“The more courageous I am in destroying a partial success the more likely it is that I will get something alive and true.” -Frank Auerbach
This quote made my hair stand on end.
I used to think that art meant taking all the bad stuff and putting it out there, to make something interesting out of the desperate and painful. In other words, that art couldn’t be other than what I had in my pockets at that moment.
David Roddis, “Self Portrait with Doppelgänger”, 2014. © DRoddis/Florian Photo/Art of Flowers.
But I see now that art can transcend what I am.
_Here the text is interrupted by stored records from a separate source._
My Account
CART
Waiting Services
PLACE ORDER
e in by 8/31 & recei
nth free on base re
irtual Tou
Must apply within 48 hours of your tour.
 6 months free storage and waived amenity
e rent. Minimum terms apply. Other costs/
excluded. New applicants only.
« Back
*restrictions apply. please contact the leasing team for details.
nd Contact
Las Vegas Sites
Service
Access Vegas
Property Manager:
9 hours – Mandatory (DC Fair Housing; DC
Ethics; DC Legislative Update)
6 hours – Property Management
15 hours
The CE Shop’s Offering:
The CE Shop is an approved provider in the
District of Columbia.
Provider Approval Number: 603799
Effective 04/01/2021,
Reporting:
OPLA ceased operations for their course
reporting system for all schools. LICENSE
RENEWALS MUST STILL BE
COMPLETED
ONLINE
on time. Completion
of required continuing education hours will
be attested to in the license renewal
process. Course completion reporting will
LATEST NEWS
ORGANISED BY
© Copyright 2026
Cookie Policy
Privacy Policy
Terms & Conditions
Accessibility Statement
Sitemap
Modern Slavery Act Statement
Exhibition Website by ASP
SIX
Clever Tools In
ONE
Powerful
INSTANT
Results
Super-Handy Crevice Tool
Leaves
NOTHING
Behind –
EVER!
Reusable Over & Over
This doesn’t mean that my work won’t ever express desperation and pain, or that I’ll gloss over difficulties, or settle for the pretty-pretty (which, considering that I choose flowers as subjects, is pretty damn tempting).
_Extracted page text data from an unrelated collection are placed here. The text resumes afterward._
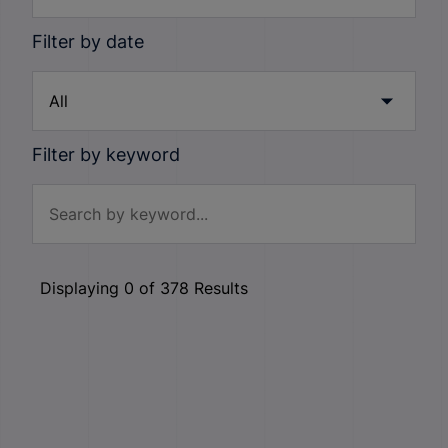
Filter by date
Filter by keyword
Displaying
0
of
378
Results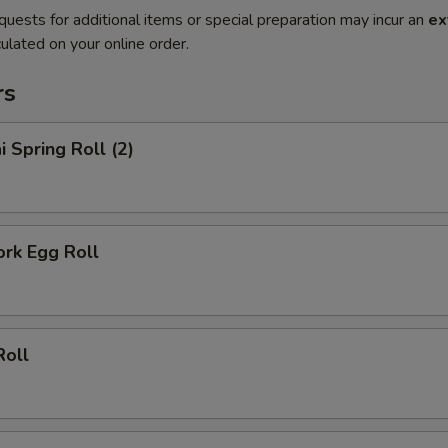
quests for additional items or special preparation may incur an
ex
ulated on your online order.
rs
i Spring Roll (2)
ork Egg Roll
Roll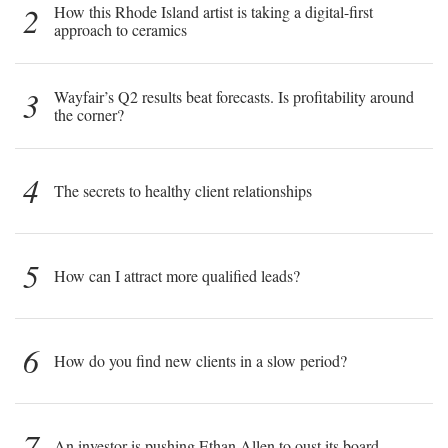
2
How this Rhode Island artist is taking a digital-first
approach to ceramics
3
Wayfair’s Q2 results beat forecasts. Is profitability around
the corner?
4
The secrets to healthy client relationships
5
How can I attract more qualified leads?
6
How do you find new clients in a slow period?
7
An investor is pushing Ethan Allen to oust its board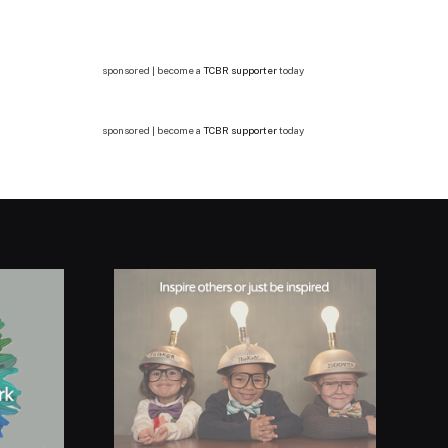
sponsored | become a
TCBR supporter
today
sponsored | become a
TCBR supporter
today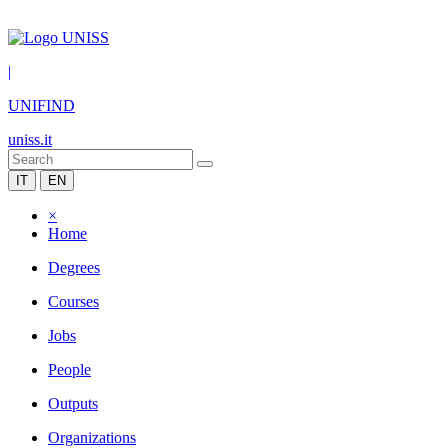
|
UNIFIND
uniss.it
IT
EN
×
Home
Degrees
Courses
Jobs
People
Outputs
Organizations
But as I have used the camera, I have learned, painfully, to look outside myself and to see. So what’s coming out is less like therapy (me-focused) and more like compassion (outward AND me focused).
My pain separates me from you (though, paradoxically, what I feel is no more than the pain you’ve felt. (Maybe it’s even the same pain, from your hands to mine, still stove-hot and sticky;
the same pain, cold and congealed as the dead man’s smile you greet me with.) My compassion connects me to you through our common knowledge of suffering; the primal version of which is separation.
What’s this got to do with ART, you ask?
Wait until you no longer need to ask. Then ask.